Какая же глупость!.. Жонас! Немедленно мою горничную с ванной для княгини и одежду; через четверть часа солидную еду, а через час почтовую карету во двор!.. Понял? Бегом!..
И в то время как ее мажордом устремился по лестнице, призывая м-ль Клементину, чтобы дать распоряжения, Фортюнэ увлекла подругу по той же дороге, только не торопясь.

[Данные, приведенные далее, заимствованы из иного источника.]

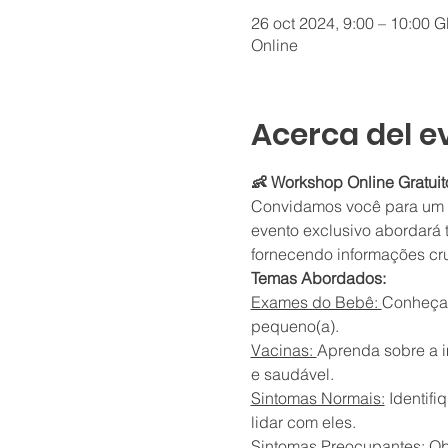
26 oct 2024, 9:00 – 10:00 
Online
Acerca del e
👶 Workshop Online Gratuito
Convidamos você para um wo
evento exclusivo abordará 
fornecendo informações cru
Temas Abordados:
Exames do Bebê: 
Conheça 
pequeno(a).
Vacinas: 
Aprenda sobre a i
e saudável.
Sintomas Normais:
 Identif
lidar com eles.
Sintomas Preocupantes: 
Ob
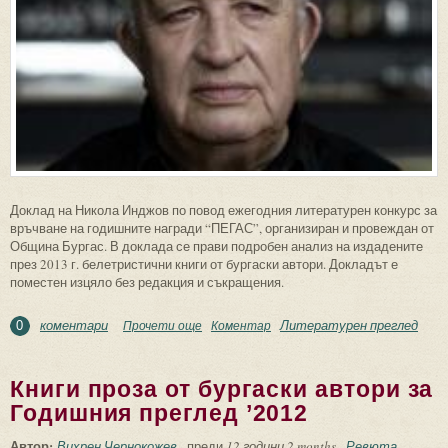
Доклад на Никола Инджов по повод ежегодния литературен конкурс за
връчване на годишните награди “ПЕГАС”, организиран и провеждан от
Община Бургас. В доклада се прави подробен анализ на издадените
през 2013 г. белетристични книги от бургаски автори. Докладът е
поместен изцяло без редакция и съкращения.
коментари
Литературен преглед
Прочети още
about Книги проза от бургаски автори за
Коментар
0
Годишния преглед ’2013
Книги проза от бургаски автори за
Годишния преглед ’2012
Автор:
Вихрен Чернокожев
преди
12 години 2 months
Ревюта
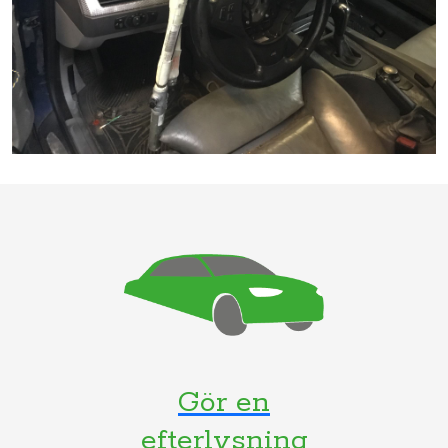
Gör en
efterlysning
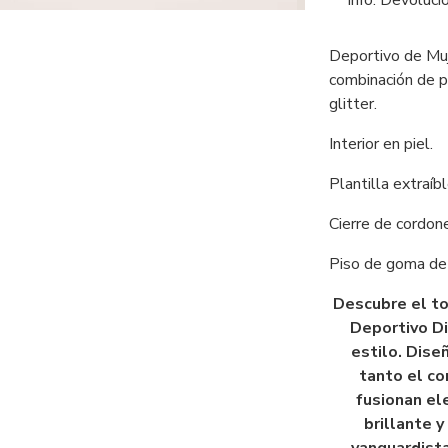
Info. Devoluci
Deportivo de Muj
combinación de pi
glitter.
Interior en piel.
Plantilla extraíbl
Cierre de cordon
Piso de goma de 
Descubre el to
Deportivo Di
estilo. Dise
tanto el c
fusionan el
brillante y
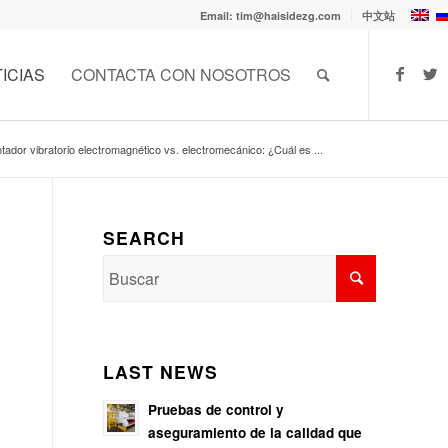
Email: tim@haisidezg.com
中文站
ICIAS
CONTACTA CON NOSOTROS
tador vibratorio electromagnético vs. electromecánico: ¿Cuál es ...
SEARCH
LAST NEWS
Pruebas de control y
aseguramiento de la calidad que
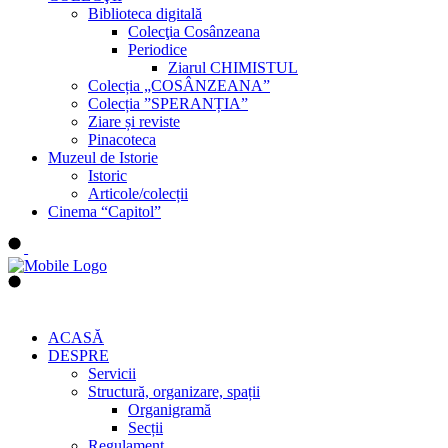
Biblioteca digitală
Colecţia Cosânzeana
Periodice
Ziarul CHIMISTUL
Colecția „COSÂNZEANA”
Colecția ”SPERANȚIA”
Ziare și reviste
Pinacoteca
Muzeul de Istorie
Istoric
Articole/colecții
Cinema “Capitol”
ACASĂ
DESPRE
Servicii
Structură, organizare, spații
Organigramă
Secții
Regulament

— Теперь у тебя будет достаточно времени, чтобы рассказать мне все, что с тобой произошло, моя красавица.
ГЛАВА VII. ИМПЕРСКАЯ ОХОТА
Г-жа Гамелен натянула поводья и остановила лошадь возле старого, обросшего мохом каменного креста, возвышавшегося в тени гигантского дуба на скрещении дорог.
— Это крест Суврэ, — сказала она, показывая на него кончиком хлыста. — Я слышала, что завтрак состоится примерно в полулье отсюда, на распутье Реклоз. И здесь лучше всего подождать начала охоты.
Говоря это, она спешилась, привязала лошадь к стройному стволу сосны, затем, подобрав длинный шлейф суконной амазонки цвета опавших листьев, спокойно уселась на ступеньках старого креста, тогда как Марианна, в свою очередь, соскочила на землю и привязала свою лошадь к тому же дереву, прежде чем присоединиться к подруге.
Перекресток был пустынным. Слышался только шепот ручейка, бегущего в густых зарослях, и потрескивание плотного лиственного ковра под лапами вспугнутого зайца. Но немного дальше к югу лес был наполнен тем особым гулом, который создает большое веселящееся общество. В нем смешивались лай собак, звуки рожков и далекий шум катящихся карет.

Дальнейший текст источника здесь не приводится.